I am struggling to do the maths in my head, but by 2.00 am I think I have been awake for close to 40 hours. There is a lot of addition or possibly subtraction for time zones but one thing is beyond doubt, I am so tired I could burst into tears right now. The frustration of it all is that I can not sleep despite being very very tired. I am warm, dry, comfortable enough even though my head is touching one side of the caravan and my feet the other. It feels strange sleeping in something the size of people fridges where we had been a few hours ago. There is the sound of rain hitting the roof, which is second only to waves rolling onto a beach for sending you off into the land of sweet dreams. But still I am wide awake.
I am rubbish at jet lag. Our pal George Berwick has ridden over 750,000 Km on his bike during a lifetime devoted to pedalling the roads of Britain. He has a number of records for long-distance events to his name from his younger days. He is slower now, but still does the odd 24 hour race. The Merseyside 24 is one of his favourites in a sort of ‘ love hate ‘ sort of way. ” The thing takes a year off your life every time you do it! ” is the way he sums up the event. George has done it for every one of the last 40 years.
I feel the same about flying across the Atlantic. One way is supposed to be worse than the other. I am not sure if it is West to East or the other way round, and to me they are both horrid and humiliating beyond words if you are not a billionaire and can turn left at the top of the stairs you are in for a bad time.
Thanks to Tom and Kathryn ( both now upgraded from Gold to Platinum Membership of Team Sportswool ), in Baltimore we got ourselves to Dulles Airport in good time. Thanks to Sir Richard Branson – everyone’s favourite megalomaniac billionaire, the bikes were waved through with not a moment’s hesitation from the ground staff. Virgin Atlantic retain their slot as our number 1 bike carriers of choice on the trans Atlantic route if the bikes get there in one piece.
Seven hours later we are back in the UK and all our kit is here with us. Which is exactly when we realise just how heavy it all is. You can carry two bike bags at a time. One goes on the left shoulder and the other the right, and then you try to walk. You are not going to get far like this. Which is when we realise that getting between here in Heathrow and Euston train station in the rush hour with 2 bike bags is suicidal. The ticket guy confirms it ” I would sell you a tube ticket but you are going to hate me soon enough. Take a taxi “.

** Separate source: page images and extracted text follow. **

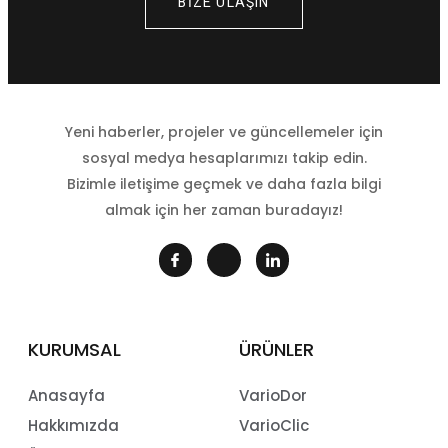
BİZE ULAŞIN
Yeni haberler, projeler ve güncellemeler için
sosyal medya hesaplarımızı takip edin.
Bizimle iletişime geçmek ve daha fazla bilgi
almak için her zaman buradayız!
KURUMSAL
ÜRÜNLER
Anasayfa
VarioDor
Hakkımızda
VarioClic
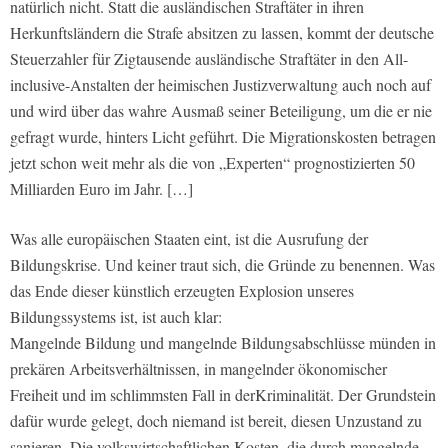
natürlich nicht. Statt die ausländischen Straftäter in ihren
Herkunftsländern die Strafe absitzen zu lassen, kommt der deutsche
Steuerzahler für Zigtausende ausländische Straftäter in den All-
inclusive-Anstalten der heimischen Justizverwaltung auch noch auf
und wird über das wahre Ausmaß seiner Beteiligung, um die er nie
gefragt wurde, hinters Licht geführt. Die Migrationskosten betragen
jetzt schon weit mehr als die von „Experten“ prognostizierten 50
Milliarden Euro im Jahr. […]
Was alle europäischen Staaten eint, ist die Ausrufung der
Bildungskrise. Und keiner traut sich, die Gründe zu benennen. Was
das Ende dieser künstlich erzeugten Explosion unseres
Bildungssystems ist, ist auch klar:
Mangelnde Bildung und mangelnde Bildungsabschlüsse münden in
prekären Arbeitsverhältnissen, in mangelnder ökonomischer
Freiheit und im schlimmsten Fall in derKriminalität. Der Grundstein
dafür wurde gelegt, doch niemand ist bereit, diesen Unzustand zu
sanieren. Die volkswirtschaftlichen Kosten, die durch mangelnde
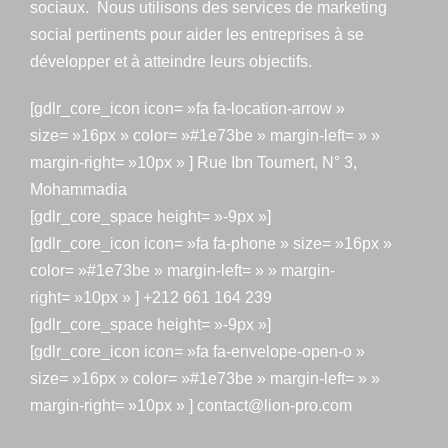
sociaux. Nous utilisons des services de marketing
social pertinents pour aider les entreprises à se
développer et à atteindre leurs objectifs.
[gdlr_core_icon icon= »fa fa-location-arrow »
size= »16px » color= »#1e73be » margin-left= » »
margin-right= »10px » ] Rue Ibn Toumert, N° 3,
Mohammadia
[gdlr_core_space height= »-9px »]
[gdlr_core_icon icon= »fa fa-phone » size= »16px »
color= »#1e73be » margin-left= » » margin-
right= »10px » ] +212 661 164 239
[gdlr_core_space height= »-9px »]
[gdlr_core_icon icon= »fa fa-envelope-open-o »
size= »16px » color= »#1e73be » margin-left= » »
margin-right= »10px » ] contact@lion-pro.com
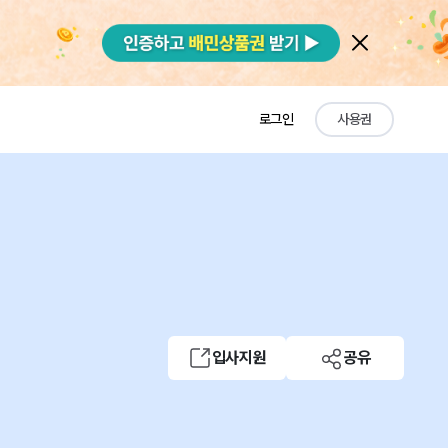
로그인
사용권
입사지원
공유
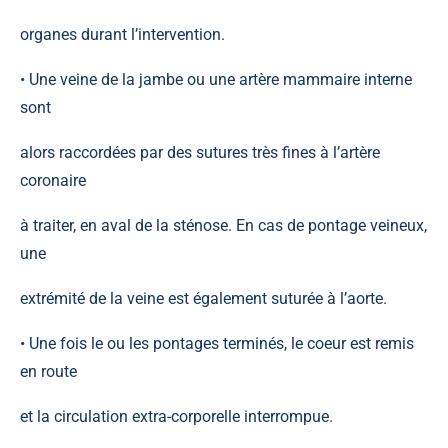
organes durant l’intervention.
• Une veine de la jambe ou une artère mammaire interne
sont
alors raccordées par des sutures très fines à l’artère
coronaire
à traiter, en aval de la sténose. En cas de pontage veineux,
une
extrémité de la veine est également suturée à l’aorte.
• Une fois le ou les pontages terminés, le coeur est remis
en route
et la circulation extra-corporelle interrompue.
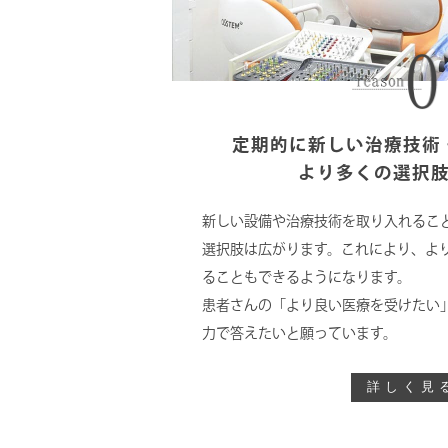
定期的に新しい治療技術
より多くの選択
新しい設備や治療技術を取り入れるこ
選択肢は広がります。これにより、よ
ることもできるようになります。
患者さんの「より良い医療を受けたい
力で答えたいと願っています。
詳しく見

We only just manage to drag the bags to the taxi rank without bursting into tears. Into the London traffic we go in the back of a cab. London has gone cycling crazy since we left and most of them have a death wish. There are bikes everywhere and they all take risks with their lives that I would call unacceptable, and I am not their mother. It must be afternoon before they come down from the adrenalin rush of getting to the office alive.
The train is packed. We are using another part of Richards Empire – Virgin Trains. The nice crew people tell us we can put the bags in the bike spaces which is great. This is at the front of the train which is about half a mile away, which is not so good. The nice lad offers to help and then regrets it the moment he feels the weight of one of our parcels – ” What’s in this thing? “. I am not sure he understands when we tell him – everything you need for three and a half years on the road.
We are on the train North to our friends Tink and Jez who are living in Staffordshire. For me this is a home-coming to the county of my birth. I think I should recognise things as I get near – not a hope. Everything has changed, been pedestrianised or tarted up for the multinational chains. Jez is at the station to greet us and somehow all the bags and the three of us fit in the car.
We are back in the UK. Unfortunately our brains are still back across the Atlantic in Baltimore. Slowly, over the next three or four days, the bikes get put back together. They both look fine and eventually it stops raining long enough to take them out for a ‘ will anything fall off ‘ test. Stoke-on-Trent is for industry, what Africa is for civilisation. It all started here or very near here. It was brutal work, hard long days of graft at trades that all cut short your life for little reward beyond knowing you were the best in the world. Many of the buildings are still smoke blackened from the coal fires of the industrial revolution. Since it stopped turning here many are derelict. There was craft and skills that lead the world where now there are charity shops and cheap booze. The plan is to ride North to where I live now. We are going East a bit to cover roads we have never explored. We start on Monday, a Bank Holiday, a National day off. The weather forecast is appalling; so wish us luck.